## [Problem details]
Only text is carried over. Reproduce the entries below exactly.
BEGIN
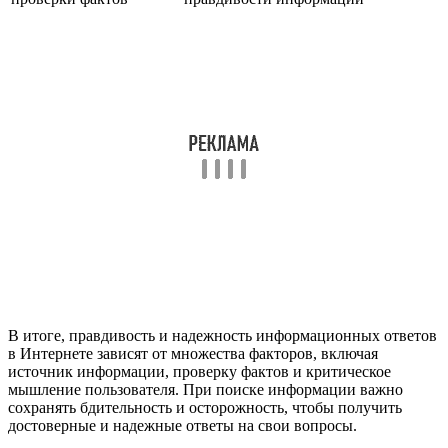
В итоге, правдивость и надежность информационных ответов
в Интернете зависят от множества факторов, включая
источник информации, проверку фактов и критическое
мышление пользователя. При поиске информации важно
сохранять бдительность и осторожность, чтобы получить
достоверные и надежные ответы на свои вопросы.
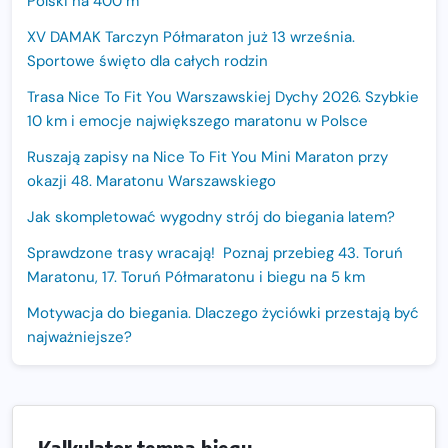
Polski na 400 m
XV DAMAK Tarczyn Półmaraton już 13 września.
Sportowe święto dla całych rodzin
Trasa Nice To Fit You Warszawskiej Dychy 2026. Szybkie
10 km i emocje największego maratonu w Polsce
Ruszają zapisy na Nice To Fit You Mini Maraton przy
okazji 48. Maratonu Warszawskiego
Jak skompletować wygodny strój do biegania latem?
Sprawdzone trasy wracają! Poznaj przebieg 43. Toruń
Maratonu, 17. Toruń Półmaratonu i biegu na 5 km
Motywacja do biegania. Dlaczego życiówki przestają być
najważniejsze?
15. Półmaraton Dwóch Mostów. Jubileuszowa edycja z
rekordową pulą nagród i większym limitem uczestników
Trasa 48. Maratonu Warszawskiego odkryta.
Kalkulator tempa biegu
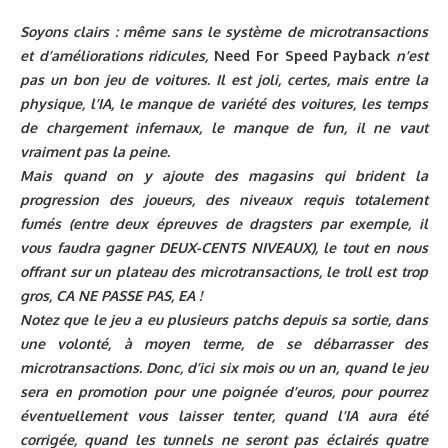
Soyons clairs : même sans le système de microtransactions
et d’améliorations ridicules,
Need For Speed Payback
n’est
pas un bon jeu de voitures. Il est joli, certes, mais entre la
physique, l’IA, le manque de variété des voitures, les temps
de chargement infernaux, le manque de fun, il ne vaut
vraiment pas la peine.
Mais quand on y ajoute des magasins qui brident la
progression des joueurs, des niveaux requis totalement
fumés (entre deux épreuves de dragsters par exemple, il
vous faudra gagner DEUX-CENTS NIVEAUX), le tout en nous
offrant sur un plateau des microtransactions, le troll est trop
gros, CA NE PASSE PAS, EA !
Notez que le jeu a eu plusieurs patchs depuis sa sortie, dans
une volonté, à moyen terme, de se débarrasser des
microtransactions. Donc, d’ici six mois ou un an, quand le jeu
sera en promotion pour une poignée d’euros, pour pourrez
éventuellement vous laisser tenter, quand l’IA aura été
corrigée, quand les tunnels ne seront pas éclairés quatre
END
## [Solved exercise]
В итоге, правдивость и надежность информационных ответов
в Интернете зависят от множества факторов, включая
источник информации, проверку фактов и критическое
мышление пользователя. При поиске информации важно
сохранять бдительность и осторожность, чтобы получить
достоверные и надежные ответы на свои вопросы.
Polski na 400 m
XV DAMAK Tarczyn Półmaraton już 13 września.
Sportowe święto dla całych rodzin
Trasa Nice To Fit You Warszawskiej Dychy 2026. Szybkie
10 km i emocje największego maratonu w Polsce
Ruszają zapisy na Nice To Fit You Mini Maraton przy
okazji 48. Maratonu Warszawskiego
Jak skompletować wygodny strój do biegania latem?
Sprawdzone trasy wracają! Poznaj przebieg 43. Toruń
Maratonu, 17. Toruń Półmaratonu i biegu na 5 km
Motywacja do biegania. Dlaczego życiówki przestają być
najważniejsze?
15. Półmaraton Dwóch Mostów. Jubileuszowa edycja z
rekordową pulą nagród i większym limitem uczestników
Trasa 48. Maratonu Warszawskiego odkryta.
Kalkulator tempa biegu
Soyons clairs : même sans le système de microtransactions
et d’améliorations ridicules,
Need For Speed Payback
n’est
pas un bon jeu de voitures. Il est joli, certes, mais entre la
physique, l’IA, le manque de variété des voitures, les temps
de chargement infernaux, le manque de fun, il ne vaut
vraiment pas la peine.
Mais quand on y ajoute des magasins qui brident la
progression des joueurs, des niveaux requis totalement
fumés (entre deux épreuves de dragsters par exemple, il
vous faudra gagner DEUX-CENTS NIVEAUX), le tout en nous
offrant sur un plateau des microtransactions, le troll est trop
gros, CA NE PASSE PAS, EA !
Notez que le jeu a eu plusieurs patchs depuis sa sortie, dans
une volonté, à moyen terme, de se débarrasser des
microtransactions. Donc, d’ici six mois ou un an, quand le jeu
sera en promotion pour une poignée d’euros, pour pourrez
éventuellement vous laisser tenter, quand l’IA aura été
corrigée, quand les tunnels ne seront pas éclairés quatre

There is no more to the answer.